Deep generation of electronic music

View/ Open
Keywords
GAN ; Generative Adversarial Network ; AI ; Deep learning ; Music generationAbstract
Τhe goal of this thesis is to explore the generation of electronic music through the utilization of Deep Learning techniques.
The challenge of algorithmically generating music lies in creating authentic and aesthetically pleasing compositions that resonate with listeners. Music is deeply human, rooted in emotion and culture, while algorithms lack this understanding. This project aims to bridge technology and art by providing musicians with tools to explore new expressions and spark creativity. By finding a balance between technology and human emotion, it seeks to enrich musical innovation and inspire new compositions.
To do that, the path we have chosen is by making our own dataset which consists of images that represent the original music. These images are called spectrograms and they are a 2D representation of a sound, essentially a graph, where the horizontal axis represents time and the vertical axis represents frequency. To address this challenge, Generative Adversarial Networks (GANs) are employed as the modeling approach. GANs are a class of deep learning algorithms that have shown promise in generating realistic images and, by extension, spectrograms. The methodology involves training DCGANs on the dataset of spectrograms to learn the underlying patterns and structures of electronic music.

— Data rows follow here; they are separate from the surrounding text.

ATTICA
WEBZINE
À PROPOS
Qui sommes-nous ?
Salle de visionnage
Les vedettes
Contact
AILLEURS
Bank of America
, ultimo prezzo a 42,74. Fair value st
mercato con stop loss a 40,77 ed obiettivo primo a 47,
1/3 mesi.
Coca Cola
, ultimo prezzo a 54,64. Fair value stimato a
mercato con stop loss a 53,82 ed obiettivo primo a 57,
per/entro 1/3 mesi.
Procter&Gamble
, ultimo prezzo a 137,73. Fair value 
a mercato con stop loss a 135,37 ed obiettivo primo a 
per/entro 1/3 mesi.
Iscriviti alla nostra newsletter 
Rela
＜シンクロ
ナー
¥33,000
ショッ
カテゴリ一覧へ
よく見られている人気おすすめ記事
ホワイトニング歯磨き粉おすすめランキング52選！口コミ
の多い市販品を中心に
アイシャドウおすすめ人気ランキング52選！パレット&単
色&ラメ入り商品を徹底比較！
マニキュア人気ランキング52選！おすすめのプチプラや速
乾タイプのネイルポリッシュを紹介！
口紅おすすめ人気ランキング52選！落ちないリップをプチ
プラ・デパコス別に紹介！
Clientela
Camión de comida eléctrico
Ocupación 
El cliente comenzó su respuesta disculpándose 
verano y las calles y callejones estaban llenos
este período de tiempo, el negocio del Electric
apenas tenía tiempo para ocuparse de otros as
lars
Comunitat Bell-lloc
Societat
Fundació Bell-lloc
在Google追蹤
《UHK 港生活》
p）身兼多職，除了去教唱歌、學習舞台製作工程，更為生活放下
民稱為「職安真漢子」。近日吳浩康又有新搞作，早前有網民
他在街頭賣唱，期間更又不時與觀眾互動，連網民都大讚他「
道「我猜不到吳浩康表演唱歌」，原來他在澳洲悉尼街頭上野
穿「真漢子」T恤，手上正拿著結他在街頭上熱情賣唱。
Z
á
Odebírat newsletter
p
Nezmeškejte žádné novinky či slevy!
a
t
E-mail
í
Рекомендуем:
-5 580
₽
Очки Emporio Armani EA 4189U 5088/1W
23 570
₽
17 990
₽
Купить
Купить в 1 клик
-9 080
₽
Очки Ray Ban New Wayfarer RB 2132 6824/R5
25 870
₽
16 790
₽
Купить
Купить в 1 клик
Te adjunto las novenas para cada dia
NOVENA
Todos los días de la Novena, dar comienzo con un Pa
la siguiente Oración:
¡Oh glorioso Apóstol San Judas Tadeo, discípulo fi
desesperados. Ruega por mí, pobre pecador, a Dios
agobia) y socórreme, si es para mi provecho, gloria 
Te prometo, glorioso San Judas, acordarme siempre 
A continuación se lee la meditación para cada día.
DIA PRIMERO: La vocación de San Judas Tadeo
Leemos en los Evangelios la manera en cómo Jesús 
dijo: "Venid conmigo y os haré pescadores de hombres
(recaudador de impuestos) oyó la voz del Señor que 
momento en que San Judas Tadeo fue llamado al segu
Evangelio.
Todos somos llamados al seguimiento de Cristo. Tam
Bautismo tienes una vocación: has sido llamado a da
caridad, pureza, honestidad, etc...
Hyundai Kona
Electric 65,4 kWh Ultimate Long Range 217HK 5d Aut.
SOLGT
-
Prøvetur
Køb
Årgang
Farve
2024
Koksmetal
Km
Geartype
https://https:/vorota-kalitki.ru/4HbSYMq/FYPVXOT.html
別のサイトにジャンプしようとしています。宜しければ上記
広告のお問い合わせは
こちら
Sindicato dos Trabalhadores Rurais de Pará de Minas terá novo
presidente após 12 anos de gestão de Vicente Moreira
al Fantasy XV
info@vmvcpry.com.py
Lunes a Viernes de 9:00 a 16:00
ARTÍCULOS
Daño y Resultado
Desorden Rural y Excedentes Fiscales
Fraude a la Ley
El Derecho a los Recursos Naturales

Generative Adversarial Networks (GANs) consist of two networks, the Generator and the Discriminator, engaged in a competitive, zero-sum game. Known as minimax in game theory, each network aims to outperform the other: the Generator generates "fake" images, while the Discriminator discerns between "real" and "fake" ones. As the Generator seeks to deceive the Discriminator and the Discriminator tries not to be fooled, both networks improve, resulting in the generation of increasingly realistic images.
The methods under examination revolve around the training and optimization of Deep Convolutional Generative Adversarial Networks (DCGANs), which are essentially GANs whose both the Generator and the Discriminator have Convolutional layers in their architectures.
These spectrograms are then converted back into audio, which was the goal all along. To evaluate how realistic the generated sound is, a questionnaire was distributed for people to answer, where participants are asked to find which one of the songs they heard is AI-generated.
In conclusion, this thesis showcases the potential of DCGANs in the domain of electronic music generation. Despite the inherent limitations that GANs can have, our experimental results demonstrate that our models successfully generated music closely resembling the compositions in our dataset, achieving a realistic sound output.